Post Classifieds

Health Sciences adds doctoral degree program

By De-Ann Smith
On May 8, 2013

  • De-Ann Smith


Coming this fall, 10 students will be enrolled to study nursing at the doctoral level for the first time at Winston-Salem State. 

The doctor of nursing practice will be the second doctoral degree to be offered at WSSU and the first to be offered at a HBCU in North Carolina.  

"It's exciting that we can offer the program at WSSU," said Peggy Valentine, dean of the School of Health Sciences. 

The degree was approved by the UNC Board of Governors in February. The DNP is more practice-oriented, preparing nurses to be leaders in the practice arena of health care unlike the Ph.D. which is focused on conducting research and teaching.

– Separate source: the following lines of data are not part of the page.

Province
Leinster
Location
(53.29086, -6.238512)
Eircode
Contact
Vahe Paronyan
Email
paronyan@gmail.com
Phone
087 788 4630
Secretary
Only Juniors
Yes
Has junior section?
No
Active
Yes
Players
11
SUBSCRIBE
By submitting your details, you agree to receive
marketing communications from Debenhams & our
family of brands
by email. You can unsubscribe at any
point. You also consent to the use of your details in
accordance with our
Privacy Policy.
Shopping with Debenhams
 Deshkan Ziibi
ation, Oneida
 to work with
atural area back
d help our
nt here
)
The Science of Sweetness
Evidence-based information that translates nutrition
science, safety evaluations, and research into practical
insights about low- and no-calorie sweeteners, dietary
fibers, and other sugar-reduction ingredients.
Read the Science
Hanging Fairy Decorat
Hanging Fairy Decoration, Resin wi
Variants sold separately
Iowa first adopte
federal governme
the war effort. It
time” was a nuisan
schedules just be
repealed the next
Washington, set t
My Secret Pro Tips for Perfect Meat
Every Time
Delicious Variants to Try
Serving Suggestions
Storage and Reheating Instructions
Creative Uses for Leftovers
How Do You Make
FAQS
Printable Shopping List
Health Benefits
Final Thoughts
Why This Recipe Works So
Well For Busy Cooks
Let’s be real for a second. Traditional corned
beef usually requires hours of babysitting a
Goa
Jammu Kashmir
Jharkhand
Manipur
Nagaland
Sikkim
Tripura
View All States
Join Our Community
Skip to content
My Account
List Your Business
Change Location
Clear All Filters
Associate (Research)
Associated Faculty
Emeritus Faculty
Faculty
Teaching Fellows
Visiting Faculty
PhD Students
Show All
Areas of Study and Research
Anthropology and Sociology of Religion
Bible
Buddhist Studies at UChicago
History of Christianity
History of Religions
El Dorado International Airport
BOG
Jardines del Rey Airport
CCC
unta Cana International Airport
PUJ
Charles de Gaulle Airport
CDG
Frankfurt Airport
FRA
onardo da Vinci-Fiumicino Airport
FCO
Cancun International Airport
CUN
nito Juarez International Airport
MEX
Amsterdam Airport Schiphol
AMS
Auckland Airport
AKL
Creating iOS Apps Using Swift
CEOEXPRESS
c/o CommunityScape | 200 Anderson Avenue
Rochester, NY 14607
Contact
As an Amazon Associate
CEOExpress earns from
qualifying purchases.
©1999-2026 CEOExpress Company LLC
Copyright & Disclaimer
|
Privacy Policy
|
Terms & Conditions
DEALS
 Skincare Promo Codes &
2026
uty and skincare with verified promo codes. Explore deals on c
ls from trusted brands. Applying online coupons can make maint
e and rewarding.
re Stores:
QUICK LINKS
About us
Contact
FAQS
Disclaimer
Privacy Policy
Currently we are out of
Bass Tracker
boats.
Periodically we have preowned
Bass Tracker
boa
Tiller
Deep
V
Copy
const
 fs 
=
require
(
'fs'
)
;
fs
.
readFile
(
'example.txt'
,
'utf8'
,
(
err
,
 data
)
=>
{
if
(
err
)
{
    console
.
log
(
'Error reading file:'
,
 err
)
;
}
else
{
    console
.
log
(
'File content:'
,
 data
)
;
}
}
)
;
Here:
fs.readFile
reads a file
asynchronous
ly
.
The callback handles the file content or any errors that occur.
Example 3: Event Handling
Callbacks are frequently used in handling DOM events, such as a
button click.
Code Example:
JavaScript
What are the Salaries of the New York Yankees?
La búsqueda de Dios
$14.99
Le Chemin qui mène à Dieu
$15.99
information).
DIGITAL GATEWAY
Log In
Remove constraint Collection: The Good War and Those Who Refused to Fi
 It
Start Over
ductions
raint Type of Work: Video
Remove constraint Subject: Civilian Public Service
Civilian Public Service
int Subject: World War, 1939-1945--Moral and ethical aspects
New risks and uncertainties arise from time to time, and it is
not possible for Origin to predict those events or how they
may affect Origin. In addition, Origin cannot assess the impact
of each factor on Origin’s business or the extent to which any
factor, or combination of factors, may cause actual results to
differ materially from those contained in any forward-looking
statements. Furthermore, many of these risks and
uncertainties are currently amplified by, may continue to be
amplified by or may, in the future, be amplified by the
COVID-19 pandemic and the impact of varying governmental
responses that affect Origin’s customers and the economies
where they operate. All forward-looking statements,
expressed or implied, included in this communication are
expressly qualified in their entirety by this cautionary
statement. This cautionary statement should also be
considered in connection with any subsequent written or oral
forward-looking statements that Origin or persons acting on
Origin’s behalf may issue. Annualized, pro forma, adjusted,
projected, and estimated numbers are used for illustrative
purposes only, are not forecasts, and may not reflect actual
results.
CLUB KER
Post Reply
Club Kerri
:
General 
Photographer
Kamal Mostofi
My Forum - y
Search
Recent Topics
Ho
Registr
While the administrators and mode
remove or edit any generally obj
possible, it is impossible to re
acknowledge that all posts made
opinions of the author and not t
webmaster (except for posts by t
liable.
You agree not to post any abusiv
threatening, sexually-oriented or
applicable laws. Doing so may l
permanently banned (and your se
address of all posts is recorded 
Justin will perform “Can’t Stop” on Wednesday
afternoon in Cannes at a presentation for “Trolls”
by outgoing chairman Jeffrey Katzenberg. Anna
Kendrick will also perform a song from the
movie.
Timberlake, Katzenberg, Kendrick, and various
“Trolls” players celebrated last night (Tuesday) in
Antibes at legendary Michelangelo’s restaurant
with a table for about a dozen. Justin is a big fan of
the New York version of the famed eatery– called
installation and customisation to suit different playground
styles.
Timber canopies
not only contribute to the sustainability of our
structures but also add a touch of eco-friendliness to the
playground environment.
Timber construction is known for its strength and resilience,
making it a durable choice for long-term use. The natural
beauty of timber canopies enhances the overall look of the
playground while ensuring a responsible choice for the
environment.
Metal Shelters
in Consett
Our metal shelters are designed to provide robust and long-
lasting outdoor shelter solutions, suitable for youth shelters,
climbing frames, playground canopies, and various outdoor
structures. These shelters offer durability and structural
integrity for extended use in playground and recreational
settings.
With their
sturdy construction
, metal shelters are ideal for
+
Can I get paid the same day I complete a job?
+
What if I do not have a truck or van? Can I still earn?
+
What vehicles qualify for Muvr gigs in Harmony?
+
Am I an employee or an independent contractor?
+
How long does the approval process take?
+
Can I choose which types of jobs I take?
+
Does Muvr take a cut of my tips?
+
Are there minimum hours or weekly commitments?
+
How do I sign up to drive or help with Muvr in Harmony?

The DNP was introduced to replace the master's program which will start to fade by 2015, according to coordinator Gohar Karami.  She said the DNP will be a master's to doctoral program and in 2015, a bachelor's to doctoral program track will be established.

Valentine said there is a nationwide movement to shift nurse practitioner programs from the master's level to the doctoral level. 

 "There are so many advances in health care. The nurses who are practicing medicine need to be trained at a higher level. So this program will help them function at that level," Valentine said.

Every year, 50 students are admitted into the master's program at WSSU

However, next fall only 40 will be admitted, making room for the 10 students coming in for the doctorate. 

In attempt to gradually end the master's program, each year they will admit less students to accommodate more students for the DNP

Karami said although the program has not been advertised yet, through word-of-mouth, the department has been contacted by 50 people interested in the program. She said the program will be officially advertised after an informational meeting. 

All the courses were approved April 10 by the graduate council.

Karami said students with a master's degree will be able to complete the DNP within four semesters. When introduced in 2015, the BSN-DNP will take up to seven semesters. 

Lenora Campbell, the associate dean of nursing said, there is a lot to do to have the program ready by fall.  She said there has to be policies, procedures, handbooks and new clinical sites for practice. She said about this time next year, the program will seek accreditation.

Valentine said, "I think it [the program] will do well, and it's a high commitment on behalf of the faculty to offer this program."